Since its inception, the pantry has expanded its services to address a variety of basic needs. Services include a foot clinic, a clothing room, a washer and dryer, a food bank, and an emergency vehicle that is used to visit the homeless in extreme hot and cold weather and to offer assistance to people on the streets who find themselves in dangerous situations.
Sister BJ’s Pantry is not a soup kitchen or a homeless shelter. It is a place where, without the need to provide identification, patrons are met with a listening ear, open arms and open heart as they visit a place of peace and rest. The real ministry lies in the way Sister BJ meets the patrons’ spiritual need for acceptance and human dignity.

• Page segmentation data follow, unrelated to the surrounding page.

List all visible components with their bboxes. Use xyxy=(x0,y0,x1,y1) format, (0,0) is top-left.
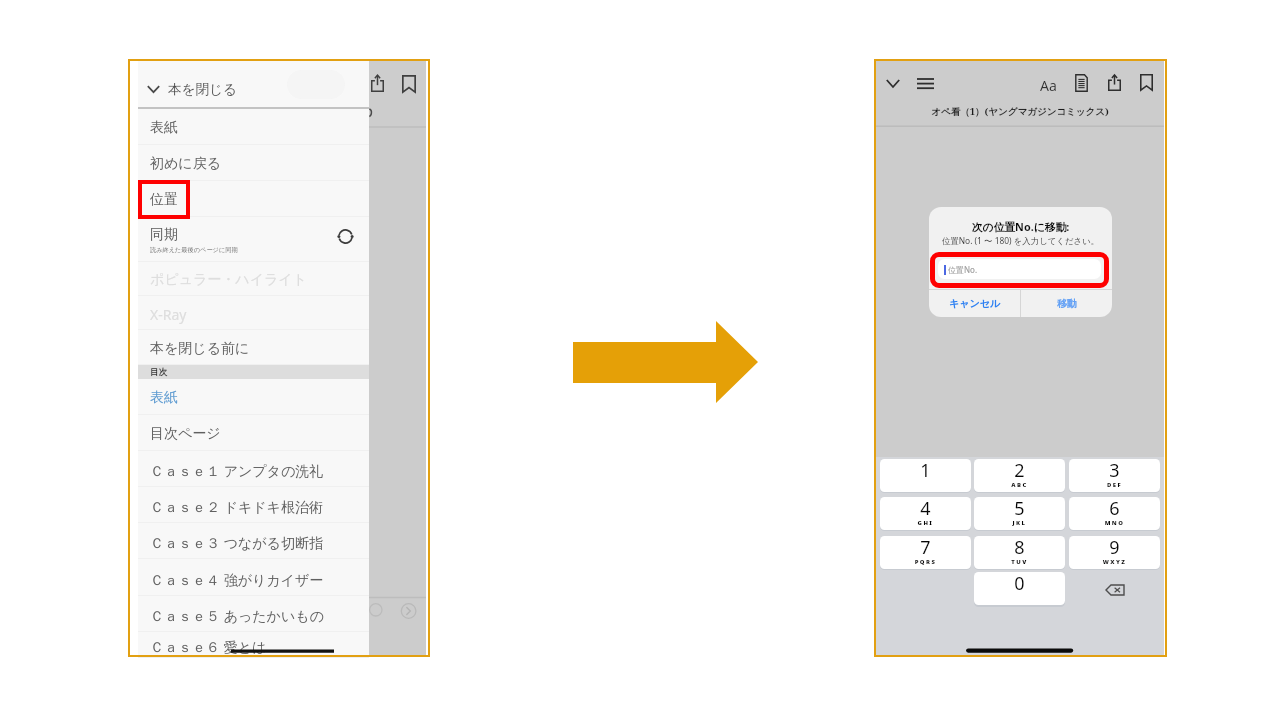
button[interactable]: Collapse xyxy=(886,79,901,88)
button[interactable]: ポピュラー・ハイライト xyxy=(138,261,369,296)
button[interactable]: 1 xyxy=(880,459,971,492)
staticText: 次の位置No.に移動: xyxy=(929,219,1112,234)
button[interactable]: 9 xyxy=(1069,536,1160,569)
staticText: Ｃａｓｅ３ つながる切断指 xyxy=(150,533,323,552)
button[interactable]: 2 xyxy=(974,459,1065,492)
button[interactable]: 表紙 xyxy=(138,108,369,145)
button[interactable]: 位置No. xyxy=(938,259,1101,279)
staticText: DEF xyxy=(1069,481,1160,489)
staticText: Ｃａｓｅ６ 愛とは xyxy=(150,637,267,656)
button[interactable]: 移動 xyxy=(1021,290,1112,317)
staticText: Ｃａｓｅ２ ドキドキ根治術 xyxy=(150,497,323,516)
button[interactable]: Share xyxy=(1108,74,1121,91)
button[interactable]: キャンセル xyxy=(929,290,1020,317)
button[interactable]: 8 xyxy=(974,536,1065,569)
staticText: 目次ページ xyxy=(150,425,221,443)
button[interactable]: 同期 xyxy=(138,217,369,262)
button[interactable]: 6 xyxy=(1069,497,1160,530)
button[interactable]: Backspace xyxy=(1069,572,1160,607)
staticText: 3 xyxy=(1069,459,1160,483)
staticText: TUV xyxy=(974,558,1065,566)
staticText: 7 xyxy=(880,536,971,560)
button[interactable]: Ｃａｓｅ３ つながる切断指 xyxy=(138,523,369,559)
staticText: JKL xyxy=(974,519,1065,527)
button[interactable]: Ｃａｓｅ４ 強がりカイザー xyxy=(138,560,369,596)
staticText: ポピュラー・ハイライト xyxy=(150,271,307,289)
button[interactable]: 0 xyxy=(974,572,1065,605)
staticText: 目次 xyxy=(150,367,167,378)
staticText: 6 xyxy=(1069,497,1160,521)
staticText: 読み終えた最後のページに同期 xyxy=(150,246,238,254)
staticText: 2 xyxy=(974,459,1065,483)
staticText: MNO xyxy=(1069,519,1160,527)
button[interactable]: Share xyxy=(371,74,384,92)
staticText: 同期 xyxy=(150,226,178,244)
button[interactable]: Bookmark xyxy=(402,75,416,93)
staticText: 5 xyxy=(974,497,1065,521)
staticText: X-Ray xyxy=(150,305,187,324)
staticText: 表紙 xyxy=(150,389,178,407)
button[interactable]: 位置 xyxy=(138,181,369,217)
staticText: GHI xyxy=(880,519,971,527)
button[interactable]: 4 xyxy=(880,497,971,530)
staticText: 本を閉じる前に xyxy=(150,340,250,358)
staticText: 8 xyxy=(974,536,1065,560)
button[interactable]: 7 xyxy=(880,536,971,569)
button[interactable]: Ｃａｓｅ６ 愛とは xyxy=(138,632,369,658)
button[interactable]: 本を閉じる前に xyxy=(138,331,369,365)
staticText: 1 xyxy=(880,459,971,483)
staticText: 4 xyxy=(880,497,971,521)
staticText: 移動 xyxy=(1057,297,1077,310)
staticText: WXYZ xyxy=(1069,558,1160,566)
staticText: 位置No. (1 〜 180) を入力してください。 xyxy=(929,235,1112,246)
staticText: 位置 xyxy=(150,191,178,209)
staticText: キャンセル xyxy=(949,297,1001,310)
staticText: Ｃａｓｅ１ アンプタの洗礼 xyxy=(150,461,324,480)
button[interactable]: 目次ページ xyxy=(138,415,369,451)
staticText: 位置No. xyxy=(948,264,978,275)
staticText: オペ看（1）(ヤングマガジンコミックス) xyxy=(876,105,1164,118)
button[interactable]: 表紙 xyxy=(138,379,369,415)
button[interactable]: Bookmark xyxy=(1140,74,1153,91)
button[interactable]: X-Ray xyxy=(138,296,369,330)
button[interactable]: 5 xyxy=(974,497,1065,530)
staticText: Aa xyxy=(1040,76,1057,95)
button[interactable]: Aa xyxy=(1040,76,1057,95)
staticText: 9 xyxy=(1069,536,1160,560)
button[interactable]: Menu xyxy=(917,78,934,89)
staticText: ABC xyxy=(974,481,1065,489)
staticText: Ｃａｓｅ５ あったかいもの xyxy=(150,606,324,625)
staticText: 0 xyxy=(974,572,1065,596)
staticText: 表紙 xyxy=(150,119,178,137)
button[interactable]: 本を閉じる xyxy=(138,61,369,108)
staticText: 初めに戻る xyxy=(150,155,221,173)
staticText: Ｃａｓｅ４ 強がりカイザー xyxy=(150,570,324,589)
staticText: PQRS xyxy=(880,558,971,566)
button[interactable]: Ｃａｓｅ１ アンプタの洗礼 xyxy=(138,451,369,487)
button[interactable]: Contents xyxy=(1075,74,1088,92)
button[interactable]: Ｃａｓｅ２ ドキドキ根治術 xyxy=(138,487,369,523)
staticText: 本を閉じる xyxy=(168,81,237,98)
button[interactable]: 初めに戻る xyxy=(138,145,369,181)
button[interactable]: 3 xyxy=(1069,459,1160,492)
button[interactable]: Ｃａｓｅ５ あったかいもの xyxy=(138,596,369,632)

The pantry’s impact is widespread. By enlisting an extensive network of volunteers, donors and visitors from all walks of life from all around the country, Sister BJ is raising awareness about homelessness and contributing to the growth of the Catholic faith in her community through her example of service to others.
The Superior of the Carmelite Sisters of St. Therese, Sister Barbara Joseph has won numerous state and local civic awards and honors since 2006, including Catholic Charities Organization of the Year and Person of the Year (University of Notre Dame, Oklahoma City Club). She also received commendations by the mayor and governor.
Modeled after the Corporal Works of Mercy, Sister BJ’s pantry gives Sister Barbara Joseph a chance to bring joy to the patrons in an otherwise dark world. It’s not about the food, the clothing or the shelter, she says, but about being present to the patrons when they are there.